Pretty outdated I would guess....but the fact that it was there and a regular thing ......which apparently isn't used or published any longer.

----------


## swenlet

you don't survive the blast/heat/oxygen-consumption/overpressure. Period. What they are describing is surviving the beta and gamma radiation from the fallout, perhaps from many miles away from ground zero. basically, you have to hole up and not come out for a month, and then only for short periods, decontaminating yourself carefully after going out and prior to going back inside of your shelter.

----------


## Rick

Interesting. All encompassing statements are usually wrong. Several US POWs survived ground zero in Hiroshima. You might research Joe Kieyoomia who was a captured Navajo code talker. He survived the bombing in Hiroshima as did many other people. There are even people who were double bomb survivors, those who actually survived the bombings in both Nagasaki and Hiroshima. So you can survive ground zero. As I've said before, lucky trumps good training every time.

----------


## swenlet

we haven't made such squib type weapons in over 40 years, and I doubt Russia or China has in nearly that long. but some cobbled together thing by some goatherds, you might be right.  you are making a blanket statement, of a sort, saying that by some sort of prep, you can (reliably, worth while trying) get LUCKY like a few people did in Japan. What's the point of that, hmM?

----------


## swenlet

those were AIR blasts, btw, and ground detonations are far more likely, either by a small group or a gov't in the throes of ww3. They'll want maximum, long term damage, and then there will be no surviving ground zero.

----------


## Rick

Okay. You're right. You win. History is wrong. Jeese, it seems to be your way or the highway with every subject. I guess we're all gonna die then. Enjoy your world.

----------


## Great Dane

You're right Rick - Lucky trumps good and qualified.
But there is a point, in the fact that the Hiroshima and Nagasaki nukes doesn't compare well to the ones "in use" today.

----------


## Woodmaster750

It will be the fall out from the gamarays that get ya, so don't be in the drop zone. If you our get under cover and hope you have a nuff cover to block the rays. You can make it with some rad's but not the ray's.... We use to say the Rad's are bad but the Ray's will take a way your day......

----------


## crashdive123

> It will be the fall out from the gamarays that get ya, so don't be in the drop zone. If you our get under cover and hope you have a nuff cover to block the rays. You can make it with some rad's but not the ray's.... We use to say the Rad's are bad but the Ray's will take a way your day......
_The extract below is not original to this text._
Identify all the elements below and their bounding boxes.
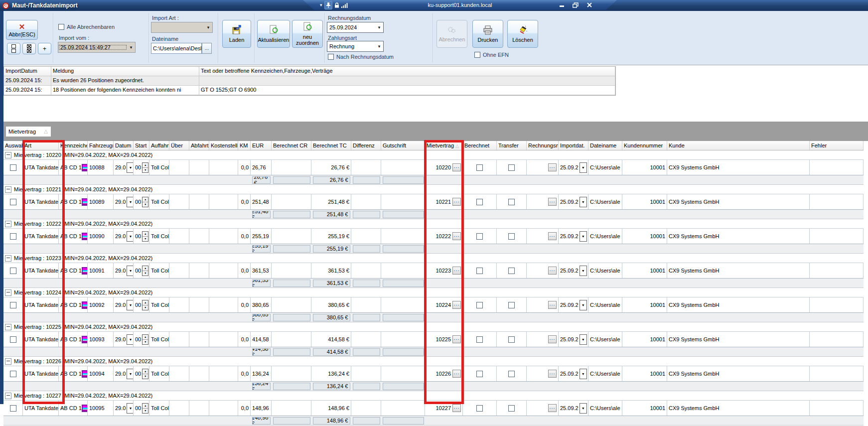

Every year or so while in the Submarine Service we went through several "examinations" to ensure that we could safely operate the nuclear reactor, handle nuclear and conventional weapons.

During one such examination (which includes several shipwide drill scenarios) I was in charge of a group of men in one of the damage control/monitoring groups.  One of the inspectors decided to see if he could make an example of me in the use of the radiac gear (various radiation monitoring devices).  I had to demonstrate the use of all equipment to monitor for Alpha radiation....no problems noted, then Beta radiation.......again, no problems noted, my demonstration for the monitoring of Gamma radiation (got a passing grade) was rather unique.  I explained to the inspector that the only way that we could have any Gamma was if there was nuclear yield, so rather than turn on the rather large and cumbersome piece of equipment I explained that I would throw it against the rear bulkhead of the Crews Mess (thick steel wall between the back of the dining area and the missile compartment) and said "If it breaks - we're good.  If it goes through the bulkhead then we have problems."

----------


## Rick

@ Great Dane - He made an all encompassing statement that you don't survive ground zero. Period. I merely pointed at that some have. Then he tried to qualify his statement to prove himself right. Since no one has used a modern device on a city his assertion is rather meaningless and simply an opinion.

----------


## MItygrr

I don't think the blast, nor even the fallout would bother me as much as the "civil unrest" following it would. The fact that someone would waant everything I have to survive, by any means necessary and to gain control scares the hell out of me!  But that's my thought.

----------


## Power Giant

Thanks for posting link- very interesting read.

----------